L’altro grande tema su cui Fini si è pubblicamente differenziato è quello dell’immigrazione. Uno dei suoi fedelissimi, Adolfo Urso, si è spinto addirittura più in là, allargando ai diritti civili in senso lato, patrimonio delle battaglie dei radicali (tra cui le unioni gay). Su questo non si troverebbero almeno una quarantina di quei 52 ”finiani”. Anche qui uno come Bocchino non si spingerebbe al di là del riconoscimento che anche i gay sono persone come tutte le altre, rivendicando come ha fatto che a Napoli «i femminielli votano a destra». Ma che la famiglia sia quella fondata sul diritto naturale e composta da uomo e donna è fuori discussione e contenuto nei manifesti programmatici della maggioranza di quei 52. Chiedetelo a un altro colonnello finiano come Agostino Ghiglia, il torinese che ha tuonato più della Lega contro Sergio Chiamparino che sceneggiava un matrimonio fra due lesbiche. Quanto ai diritti civili e politici, Ghiglia è uno dal pugno di ferro: celebri le sue battaglie locali contro i centri sociali e contro l’invasione degli immigrati irregolari verso cui ha sempre tuonato: ”tolleranza zero”. Anzi, lui per mandare a scuola gli stranieri imponeva il test di italiano.
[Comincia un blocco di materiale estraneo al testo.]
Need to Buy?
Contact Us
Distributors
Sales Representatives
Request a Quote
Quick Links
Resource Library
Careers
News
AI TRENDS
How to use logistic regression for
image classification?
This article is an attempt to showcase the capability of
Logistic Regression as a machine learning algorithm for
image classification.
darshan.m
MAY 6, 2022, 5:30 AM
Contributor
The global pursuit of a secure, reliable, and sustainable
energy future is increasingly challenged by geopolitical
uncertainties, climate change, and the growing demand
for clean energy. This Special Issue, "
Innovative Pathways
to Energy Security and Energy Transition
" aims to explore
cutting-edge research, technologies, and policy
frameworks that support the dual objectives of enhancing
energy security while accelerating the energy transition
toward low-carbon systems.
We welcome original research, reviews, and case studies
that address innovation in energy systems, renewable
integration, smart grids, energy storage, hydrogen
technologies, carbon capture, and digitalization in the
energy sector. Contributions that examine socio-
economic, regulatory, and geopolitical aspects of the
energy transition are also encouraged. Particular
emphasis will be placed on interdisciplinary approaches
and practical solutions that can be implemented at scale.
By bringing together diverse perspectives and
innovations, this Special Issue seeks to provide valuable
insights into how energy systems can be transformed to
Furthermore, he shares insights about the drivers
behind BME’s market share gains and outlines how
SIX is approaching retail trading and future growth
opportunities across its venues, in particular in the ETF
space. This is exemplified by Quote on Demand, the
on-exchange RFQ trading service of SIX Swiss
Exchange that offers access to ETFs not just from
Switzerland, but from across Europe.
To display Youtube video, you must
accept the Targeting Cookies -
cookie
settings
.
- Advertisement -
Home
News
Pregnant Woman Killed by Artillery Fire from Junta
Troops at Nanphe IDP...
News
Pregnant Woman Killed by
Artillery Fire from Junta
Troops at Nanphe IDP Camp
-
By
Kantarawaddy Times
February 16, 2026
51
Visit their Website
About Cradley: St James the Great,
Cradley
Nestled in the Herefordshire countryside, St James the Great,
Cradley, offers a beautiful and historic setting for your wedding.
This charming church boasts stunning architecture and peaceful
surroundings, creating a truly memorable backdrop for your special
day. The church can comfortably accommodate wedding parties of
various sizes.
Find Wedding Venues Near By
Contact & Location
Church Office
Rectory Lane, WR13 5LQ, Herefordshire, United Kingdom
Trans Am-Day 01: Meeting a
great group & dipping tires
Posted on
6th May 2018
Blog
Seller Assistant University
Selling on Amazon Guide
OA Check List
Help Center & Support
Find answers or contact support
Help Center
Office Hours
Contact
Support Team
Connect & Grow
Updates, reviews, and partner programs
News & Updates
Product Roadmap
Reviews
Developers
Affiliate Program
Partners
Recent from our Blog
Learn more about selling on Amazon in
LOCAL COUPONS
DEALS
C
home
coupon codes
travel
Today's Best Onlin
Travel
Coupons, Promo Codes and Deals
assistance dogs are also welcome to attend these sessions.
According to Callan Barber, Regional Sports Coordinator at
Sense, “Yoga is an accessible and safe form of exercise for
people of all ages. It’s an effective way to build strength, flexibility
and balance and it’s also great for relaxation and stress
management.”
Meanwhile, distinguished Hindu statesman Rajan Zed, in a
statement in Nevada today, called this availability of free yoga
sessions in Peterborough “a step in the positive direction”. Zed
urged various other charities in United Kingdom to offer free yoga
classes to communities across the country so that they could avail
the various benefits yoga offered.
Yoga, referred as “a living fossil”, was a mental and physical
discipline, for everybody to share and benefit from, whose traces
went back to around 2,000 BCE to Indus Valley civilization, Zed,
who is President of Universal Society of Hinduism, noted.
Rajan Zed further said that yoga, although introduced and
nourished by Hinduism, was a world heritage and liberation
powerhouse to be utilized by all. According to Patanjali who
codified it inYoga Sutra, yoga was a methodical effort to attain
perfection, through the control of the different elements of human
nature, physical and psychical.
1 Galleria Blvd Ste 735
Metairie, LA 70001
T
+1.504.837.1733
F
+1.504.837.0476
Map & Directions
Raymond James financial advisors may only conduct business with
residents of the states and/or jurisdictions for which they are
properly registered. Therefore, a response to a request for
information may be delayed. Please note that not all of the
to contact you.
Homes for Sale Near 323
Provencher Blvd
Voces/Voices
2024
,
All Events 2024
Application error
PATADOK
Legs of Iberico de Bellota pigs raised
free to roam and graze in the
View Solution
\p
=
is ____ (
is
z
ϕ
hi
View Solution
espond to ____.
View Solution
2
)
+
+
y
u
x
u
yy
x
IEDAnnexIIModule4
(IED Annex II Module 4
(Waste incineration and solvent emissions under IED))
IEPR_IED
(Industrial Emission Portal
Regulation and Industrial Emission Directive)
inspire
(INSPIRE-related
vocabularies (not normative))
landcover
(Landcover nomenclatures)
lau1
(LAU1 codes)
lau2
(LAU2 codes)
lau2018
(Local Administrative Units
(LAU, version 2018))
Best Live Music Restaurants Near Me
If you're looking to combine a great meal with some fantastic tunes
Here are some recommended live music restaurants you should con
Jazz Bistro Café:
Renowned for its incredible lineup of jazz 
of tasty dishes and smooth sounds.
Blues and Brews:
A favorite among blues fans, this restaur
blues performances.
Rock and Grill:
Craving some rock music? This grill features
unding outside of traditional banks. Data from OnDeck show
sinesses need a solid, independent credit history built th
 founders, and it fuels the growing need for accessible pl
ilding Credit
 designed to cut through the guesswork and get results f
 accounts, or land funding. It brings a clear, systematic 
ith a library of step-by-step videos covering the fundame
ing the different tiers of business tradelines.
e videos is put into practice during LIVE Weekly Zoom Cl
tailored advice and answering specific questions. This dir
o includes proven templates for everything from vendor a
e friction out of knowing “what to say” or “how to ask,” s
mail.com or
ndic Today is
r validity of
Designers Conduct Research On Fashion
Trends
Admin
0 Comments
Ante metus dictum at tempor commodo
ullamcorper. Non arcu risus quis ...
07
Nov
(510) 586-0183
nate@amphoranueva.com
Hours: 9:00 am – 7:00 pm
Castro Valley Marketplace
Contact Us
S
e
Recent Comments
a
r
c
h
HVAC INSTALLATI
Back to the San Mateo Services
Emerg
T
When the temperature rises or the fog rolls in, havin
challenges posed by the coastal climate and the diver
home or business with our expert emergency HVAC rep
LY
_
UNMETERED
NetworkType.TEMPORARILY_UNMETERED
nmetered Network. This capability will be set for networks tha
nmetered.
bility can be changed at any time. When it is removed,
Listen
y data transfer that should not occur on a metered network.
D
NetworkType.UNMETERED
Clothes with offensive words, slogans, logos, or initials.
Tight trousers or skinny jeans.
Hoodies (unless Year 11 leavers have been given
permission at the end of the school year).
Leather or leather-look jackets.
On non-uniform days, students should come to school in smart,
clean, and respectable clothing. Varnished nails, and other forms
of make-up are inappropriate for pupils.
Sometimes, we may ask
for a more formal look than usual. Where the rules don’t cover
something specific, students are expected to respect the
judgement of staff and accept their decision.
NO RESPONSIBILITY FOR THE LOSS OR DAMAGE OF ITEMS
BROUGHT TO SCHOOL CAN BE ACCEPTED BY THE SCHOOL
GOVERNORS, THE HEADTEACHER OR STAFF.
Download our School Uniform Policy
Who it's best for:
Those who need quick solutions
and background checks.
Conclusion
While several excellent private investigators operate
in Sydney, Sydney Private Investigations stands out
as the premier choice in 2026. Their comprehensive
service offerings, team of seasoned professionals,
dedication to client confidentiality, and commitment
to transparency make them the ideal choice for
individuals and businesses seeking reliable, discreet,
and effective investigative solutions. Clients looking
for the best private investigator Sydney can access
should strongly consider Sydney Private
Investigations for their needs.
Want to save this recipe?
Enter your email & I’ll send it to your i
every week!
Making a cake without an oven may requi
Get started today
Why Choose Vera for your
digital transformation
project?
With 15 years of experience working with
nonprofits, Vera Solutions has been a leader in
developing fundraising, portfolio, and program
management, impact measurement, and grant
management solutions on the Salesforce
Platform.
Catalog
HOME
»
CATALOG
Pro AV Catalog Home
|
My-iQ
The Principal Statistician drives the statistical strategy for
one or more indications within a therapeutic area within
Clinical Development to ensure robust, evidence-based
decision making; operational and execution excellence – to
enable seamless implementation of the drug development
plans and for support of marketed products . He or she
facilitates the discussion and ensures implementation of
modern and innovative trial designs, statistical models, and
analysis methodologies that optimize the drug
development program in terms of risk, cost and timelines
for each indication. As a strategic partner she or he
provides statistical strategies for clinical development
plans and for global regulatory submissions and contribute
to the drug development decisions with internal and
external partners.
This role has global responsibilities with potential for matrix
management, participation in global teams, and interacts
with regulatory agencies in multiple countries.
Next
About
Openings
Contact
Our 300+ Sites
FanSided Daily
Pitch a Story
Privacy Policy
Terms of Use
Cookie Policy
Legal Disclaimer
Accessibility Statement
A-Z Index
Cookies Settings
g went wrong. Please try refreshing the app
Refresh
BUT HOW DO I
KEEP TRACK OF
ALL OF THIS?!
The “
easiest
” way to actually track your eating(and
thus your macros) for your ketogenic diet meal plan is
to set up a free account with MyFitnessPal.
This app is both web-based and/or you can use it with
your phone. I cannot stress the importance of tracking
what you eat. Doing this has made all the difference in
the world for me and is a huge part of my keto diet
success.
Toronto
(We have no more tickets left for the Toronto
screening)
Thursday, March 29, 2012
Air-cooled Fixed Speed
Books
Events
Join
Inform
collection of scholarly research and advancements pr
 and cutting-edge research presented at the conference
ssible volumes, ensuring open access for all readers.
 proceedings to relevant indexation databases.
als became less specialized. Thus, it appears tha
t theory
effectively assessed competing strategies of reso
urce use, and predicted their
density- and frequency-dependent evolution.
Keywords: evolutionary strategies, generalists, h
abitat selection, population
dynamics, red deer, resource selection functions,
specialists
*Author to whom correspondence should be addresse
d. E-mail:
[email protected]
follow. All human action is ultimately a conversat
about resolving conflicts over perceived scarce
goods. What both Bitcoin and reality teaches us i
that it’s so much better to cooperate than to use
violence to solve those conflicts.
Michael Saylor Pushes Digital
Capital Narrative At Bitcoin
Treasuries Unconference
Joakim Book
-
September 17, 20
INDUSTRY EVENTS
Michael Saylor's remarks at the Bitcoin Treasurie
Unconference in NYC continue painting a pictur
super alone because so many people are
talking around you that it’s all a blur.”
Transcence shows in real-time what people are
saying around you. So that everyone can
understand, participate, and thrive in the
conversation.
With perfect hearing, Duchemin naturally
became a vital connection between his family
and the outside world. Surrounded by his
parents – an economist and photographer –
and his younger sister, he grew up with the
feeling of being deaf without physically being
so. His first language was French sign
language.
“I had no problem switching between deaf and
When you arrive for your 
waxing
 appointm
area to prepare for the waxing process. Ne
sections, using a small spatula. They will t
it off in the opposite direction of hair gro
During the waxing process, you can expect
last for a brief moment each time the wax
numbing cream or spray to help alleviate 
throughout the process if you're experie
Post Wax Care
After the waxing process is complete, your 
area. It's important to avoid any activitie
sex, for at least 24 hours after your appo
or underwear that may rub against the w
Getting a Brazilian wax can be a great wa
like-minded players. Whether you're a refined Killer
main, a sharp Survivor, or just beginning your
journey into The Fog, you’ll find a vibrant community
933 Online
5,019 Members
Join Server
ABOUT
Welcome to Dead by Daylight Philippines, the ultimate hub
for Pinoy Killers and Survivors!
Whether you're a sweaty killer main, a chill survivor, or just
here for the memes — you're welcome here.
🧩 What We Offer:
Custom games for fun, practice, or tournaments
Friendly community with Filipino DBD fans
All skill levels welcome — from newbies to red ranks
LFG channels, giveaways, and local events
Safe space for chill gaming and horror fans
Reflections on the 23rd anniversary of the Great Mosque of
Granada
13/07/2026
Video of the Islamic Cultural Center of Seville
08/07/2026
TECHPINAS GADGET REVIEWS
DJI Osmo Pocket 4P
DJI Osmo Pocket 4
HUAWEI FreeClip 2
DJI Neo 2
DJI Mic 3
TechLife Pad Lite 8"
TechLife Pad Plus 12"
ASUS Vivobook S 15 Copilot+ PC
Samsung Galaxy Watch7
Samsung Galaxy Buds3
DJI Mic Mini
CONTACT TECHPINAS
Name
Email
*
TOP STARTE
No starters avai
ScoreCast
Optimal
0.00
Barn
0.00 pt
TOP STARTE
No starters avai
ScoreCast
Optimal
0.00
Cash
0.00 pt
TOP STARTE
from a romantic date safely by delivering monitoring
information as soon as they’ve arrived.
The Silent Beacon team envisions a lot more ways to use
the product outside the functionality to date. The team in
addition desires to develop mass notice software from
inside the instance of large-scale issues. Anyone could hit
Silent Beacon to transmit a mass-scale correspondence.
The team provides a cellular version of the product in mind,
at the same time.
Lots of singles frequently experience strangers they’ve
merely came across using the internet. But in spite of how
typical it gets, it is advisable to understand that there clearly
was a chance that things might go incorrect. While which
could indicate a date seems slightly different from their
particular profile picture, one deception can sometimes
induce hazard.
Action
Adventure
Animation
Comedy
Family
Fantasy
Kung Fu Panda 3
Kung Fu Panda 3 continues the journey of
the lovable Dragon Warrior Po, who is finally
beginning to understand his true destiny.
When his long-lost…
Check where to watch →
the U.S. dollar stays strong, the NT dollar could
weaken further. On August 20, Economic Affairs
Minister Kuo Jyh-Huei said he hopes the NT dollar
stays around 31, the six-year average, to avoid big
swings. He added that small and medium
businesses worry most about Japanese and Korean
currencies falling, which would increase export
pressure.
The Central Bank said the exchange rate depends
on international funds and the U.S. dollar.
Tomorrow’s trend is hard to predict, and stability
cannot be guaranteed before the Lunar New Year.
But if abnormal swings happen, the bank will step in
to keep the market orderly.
Se l’è presa con il comune di Torino che dava sussidi ai ragazzi rom e ha fatto una battaglia personale sul caso della Clinica San Paolo, dove immigrati che avevano ottenuto lo status di rifugiati si ubriacavano la sera alzando talvolta le mani. Poi ha infilzato pubblicamente il procuratore capo di Torino, Giancarlo Caselli, che ha messo in discussione la legge del governo che introduceva il reato di immigrazione clandestina. Battaglie da pasdaran che nemmeno Mauro Borghezio fa più, altro che Lega. Non così diversi gli atteggiamenti di Roberto Menia, finiano del Friuli. Scorrendo proposte di legge e dichiarazioni sui propri siti, dei 52 almeno 25 sono assai lontani dalla linea del leader. E allora la corrente su che diversità si fonda? Sui rapporti di potere? Sugli incarichi di partito? Sulla corrente stessa come prova muscolare con gli altri? Impossibile. Parola di Bocchino, in un’intervista del 21 marzo 2009 a Emilio Gioventù: «Che bisogno c’è di fare una corrente? Io sono legato a Fabrizio Cicchitto più che a molti dirigenti di An. Per quale ragione devo fare una corrente di quelli di An dentro il PdL? Anzi, se devo creare un collegamento lo creo fra le persone generazionalmente più vicine a me».